Prompt >> Here the job is to copy the data exactly and to exclude every image from it.

Dataset extract >>
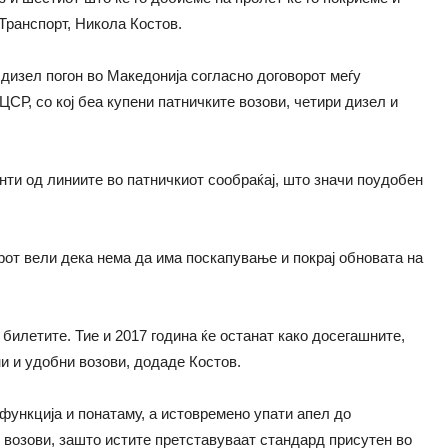
Транспорт, Никола Костов.
дизел погон во Македонија согласно договорот меѓу
ЦСР, со кој беа купени патничките возови, четири дизел и
нти од линиите во патничкиот сообраќај, што значи поудобен
рот вели дека нема да има поскапување и покрај обновата на
билетите. Тие и 2017 година ќе останат како досегашните,
и и удобни возови, додаде Костов.
функција и понатаму, а истовремено упати апел до
е возови, зашто истите претставуваат стандард присутен во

Exercise output >>
Транспорт, Никола Костов.
дизел погон во Македонија согласно договорот меѓу
ЦСР, со кој беа купени патничките возови, четири дизел и
нти од линиите во патничкиот сообраќај, што значи поудобен
рот вели дека нема да има поскапување и покрај обновата на
билетите. Тие и 2017 година ќе останат како досегашните,
и и удобни возови, додаде Костов.
функција и понатаму, а истовремено упати апел до
е возови, зашто истите претставуваат стандард присутен во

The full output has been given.